5. Fry. Hold each stuffed flower by the stem end and dip into the batter, turning to coat completely. Let the excess drip off for two seconds, then lower gently into the oil. Fry no more than three or four at a time — crowding drops the oil temperature. Cook for 2 to 2.5 minutes, turning once, until the batter is pale gold. Not deep brown. Not amber. Pale gold — the colour of a Prosecco. The blossom inside is delicate and you want to taste it, not just the coating.
6. Finish and serve immediately. Drain on a wire rack (not paper towels — they trap steam against the bottom and make it soggy). Hit them with sea salt flakes while they're still glistening. Eat within five minutes. This is not a dish that waits. A fiore di zucca that has sat on a plate for ten minutes is a completely different — and vastly inferior — object to one eaten thirty seconds after frying.
What to drink with them
Fiori di zucca are delicate. The filling is rich but not heavy. The batter is crisp but thin. The anchovy provides salt and umami but doesn't dominate. You need a drink that respects this balance rather than bulldozing through it.
- Prosecco — straight, cold, and dry. If you don't want bitterness at all, a good Prosecco Brut lets the flower speak for itself. The bubbles cut the oil, the acidity lifts the ricotta, and you stay out of the way.
- Select Spritz — slightly more herbal and less sweet than Aperol, Select adds a botanical layer that mirrors the vegetal quality of the courgette blossom itself. An underrated pairing.
- Vermentino — if you want still wine, a cold Vermentino from Sardinia or Liguria is your best option. Mineral, saline, just enough weight to match the fried coating without overwhelming the filling.

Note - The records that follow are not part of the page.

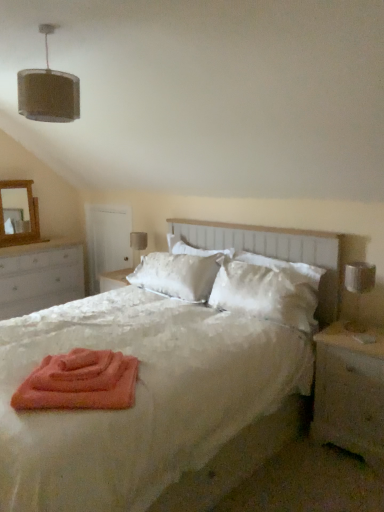 Question: From a real-world perspective, is wooden nightstand at right, which is the first nightstand from right to left, located higher than white satin bed at center?

Choices:
 (A) yes
 (B) no

Answer: (B)

Question: Considering the relative positions of wooden nightstand at right, marked as the 2th nightstand in a left-to-right arrangement, and white satin bed at center in the image provided, is wooden nightstand at right, marked as the 2th nightstand in a left-to-right arrangement, behind white satin bed at center?

Choices:
 (A) no
 (B) yes

Answer: (B)

Question: From a real-world perspective, is wooden nightstand at right, marked as the 2th nightstand in a left-to-right arrangement, physically below white satin bed at center?

Choices:
 (A) no
 (B) yes

Answer: (B)

Question: Is wooden nightstand at right, which is the 1th nightstand from front to back, smaller than white satin bed at center?

Choices:
 (A) no
 (B) yes

Answer: (B)

Question: Is wooden nightstand at right, which is the first nightstand from right to left, located outside white satin bed at center?

Choices:
 (A) yes
 (B) no

Answer: (A)

Question: Can you confirm if wooden nightstand at right, which is the first nightstand from right to left, is thinner than white satin bed at center?

Choices:
 (A) no
 (B) yes

Answer: (B)

Question: Considering the relative sizes of white satin headboard at center and satin white pillow at center in the image provided, is white satin headboard at center bigger than satin white pillow at center?

Choices:
 (A) yes
 (B) no

Answer: (A)

Question: Is white satin headboard at center smaller than satin white pillow at center?

Choices:
 (A) yes
 (B) no

Answer: (B)

Question: Is white satin headboard at center to the right of satin white pillow at center from the viewer's perspective?

Choices:
 (A) no
 (B) yes

Answer: (A)

Question: Is there a large distance between white satin headboard at center and satin white pillow at center?

Choices:
 (A) yes
 (B) no

Answer: (B)

Question: Is the position of white satin headboard at center less distant than that of satin white pillow at center?

Choices:
 (A) yes
 (B) no

Answer: (A)

Question: Considering the relative sizes of white satin headboard at center and satin white pillow at center in the image provided, is white satin headboard at center taller than satin white pillow at center?

Choices:
 (A) no
 (B) yes

Answer: (B)

Question: Does satin white pillow at center have a larger size compared to brown fabric lampshade at upper left?

Choices:
 (A) yes
 (B) no

Answer: (A)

The default — and the one you'll see in every Roman bar — is an Aperol Spritz. The gentle bitterness and the orange sweetness sit alongside the blossom without competing with the anchovy, and the orange in the glass against the orange of the flower is its own small visual pleasure. Nine times out of ten this is what you want.

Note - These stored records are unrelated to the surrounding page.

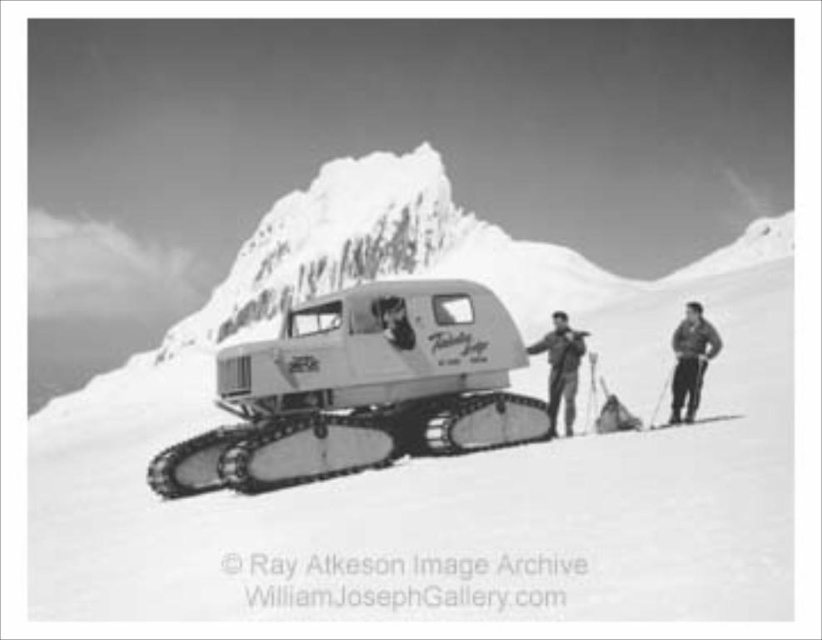 Which is more to the left, metallic silver tracked vehicle at center or dark gray fabric jacket at right?

From the viewer's perspective, metallic silver tracked vehicle at center appears more on the left side.

Is metallic silver tracked vehicle at center below dark gray fabric jacket at right?

Yes.

Image resolution: width=822 pixels, height=640 pixels. Find the location of `metallic silver tracked vehicle at center`. metallic silver tracked vehicle at center is located at coordinates (359, 392).

I want to click on metallic silver tracked vehicle at center, so click(x=359, y=392).

Which is behind, point (543, 504) or point (576, 337)?

Point (576, 337)

Can you confirm if white matte snow at center is positioned to the right of dark gray fabric jacket at center?

No, white matte snow at center is not to the right of dark gray fabric jacket at center.

What are the coordinates of `white matte snow at center` in the screenshot? It's located at (439, 460).

Does snowy white mountain at center have a smaller size compared to dark gray fabric jacket at center?

No.

Is snowy white mountain at center taller than dark gray fabric jacket at center?

Indeed, snowy white mountain at center has a greater height compared to dark gray fabric jacket at center.

Is point (516, 275) farther from viewer compared to point (547, 353)?

That is True.

Locate an element on the screen. Image resolution: width=822 pixels, height=640 pixels. snowy white mountain at center is located at coordinates (381, 252).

What to avoid: anything too bitter or too strong. A Negroni will flatten the delicacy of the flower. A Campari Spritz will overpower the ricotta. Cynar is wrong here — save it for something with more umami heft, like sarde in saor or aged cheese. The rule is simple: if the drink is louder than the food, you've chosen the wrong drink.
The Roman calendar
Fiori di zucca follow a strict seasonal rhythm that Romans treat as non-negotiable. The flowers appear in markets from late May through early October, peaking in June and July. This is when every pizzeria al taglio in Rome puts them in the display case. This is when the forni on every street corner stack them in rows behind the glass. This is when you eat them — not because you can't get courgette flowers from a greenhouse in February, but because doing so would be a kind of culinary dishonesty that Romans have no patience for.
The season is short. The flowers are fragile. The window between perfect and past-it is measured in hours, not days. And this is precisely what makes them worth the trouble — the same reason that aperitivo hour itself has boundaries. Constraints create meaning. A fiore di zucca in January is just a fried flower. A fiore di zucca in June, eaten at a Roman bar at 7pm with an Aperol Spritz sweating in your other hand, is a small act of seasonal devotion that this city has been performing for generations.